The principle of limited liability is importantly not the liability of the company that is limited. It is the liability of the members of the company. Should the company fail and go into liquidation due to insolvency, it is the creditors who bear the financial risk, hence the creditors cannot go after the members of the company further than their investment in the company. The principle was firmly established in Salomon v. Salomon but has been available since the enactment of the Limited Liability act 1855. Now, the principle is provided in Section 3 in the Companies Act 2006. By s.3(2), it will be ‘limited by shares’: ’If their liability is limited to the amount, if any, unpaid on the shares held by them..’. Also, The Insolvency Act (s 74) gives it effect. No contribution is required from members beyond the amount unpaid for their shares.

The argument for limited liability in a group context is weaker since it does not seek to protect individuals, but rather another separate entity. The enterprise group will be subject to throughout consideration in the following.

The corporate enterprise group

Large enterprises in today′s world will tend to be organized as groups. Especially, the largest companies will be organised as multinational enterprise groups. In this context, it is asked whether limited liability of a parent company from its subsidiaries is justified. An important question when starting a business is whether the business form provides an efficient organisational structure. The limited company provides a great opportunity to construct a group structure.

There exists no clear and agreed definition of a corporate group. Different definitions within different jurisdictions can be found. It is important to note that a group is not a body corporate. It is not a company or a legal entity as such. It is a bundle of companies or entities connected together. In the Companies Act 2006, we find two different sets of definitions. The relevant sections are Section 1162 and 1159. Neither of the sections define a group. What both sections use is the control of the parent over the subsidiary as the connecting factor. S. 1162 applies to filing consolidated accounts. The key players and factors are the subsidiary-parent relationship. S 1159 applies to other purposes. The key players are the subsidiary-holding relationship.[4] S. 1162 er newer, broader and less formalistic than s. 1159.

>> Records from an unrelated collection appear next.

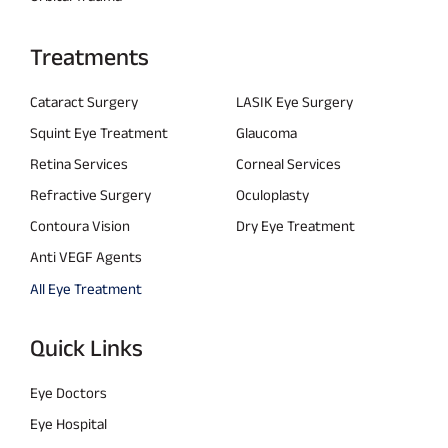
Treatments
Cataract Surgery
LASIK Eye Surgery
Squint Eye Treatment
Glaucoma
Retina Services
Corneal Services
Refractive Surgery
Oculoplasty
Contoura Vision
Dry Eye Treatment
Anti VEGF Agents
All Eye Treatment
Quick Links
Eye Doctors
Eye Hospital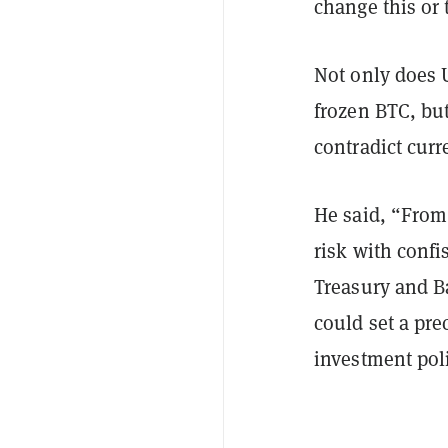
change this or 
Not only does 
frozen BTC, bu
contradict curr
He said, “From 
risk with confi
Treasury and B
could set a pre
investment pol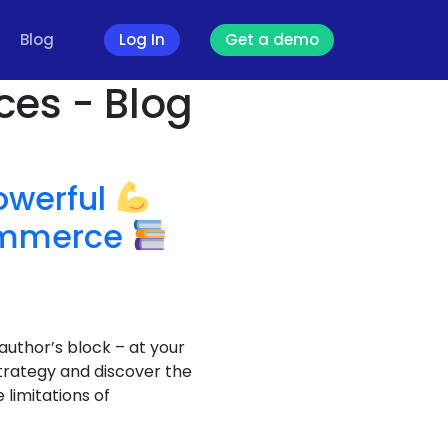
Blog
Log In
Get a demo
ces - Blog
owerful
commerce
author’s block – at your
trategy and discover the
limitations of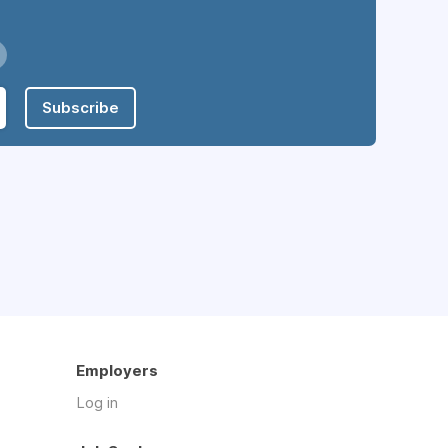
Subscribe
Employers
Log in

In reality, a variety of business structures are recognised as groups. Businesses can operate as a classic hierarchal structure with a parent company with one or more subsidiaries, and perhaps subsidiaries of the subsidiaries. The subsidiaries may me wholly or partly owned by the parent company with more shareholders. A structure of so-called sister companies, where no parent or subsidiary is present, but the companies are controlled together through the same individual(s) is recognised as a group. The same individuals sit in the board of the companies. Also, joint ventures can be recognised as a group structure, whereby two or more parent companies hold a subsidiary. As noted, multinational enterprises will often operate as groups with branches, assets or production facilities around the world. The enterprise will be separated into several entities within those countries, with perhaps head offices in those countries.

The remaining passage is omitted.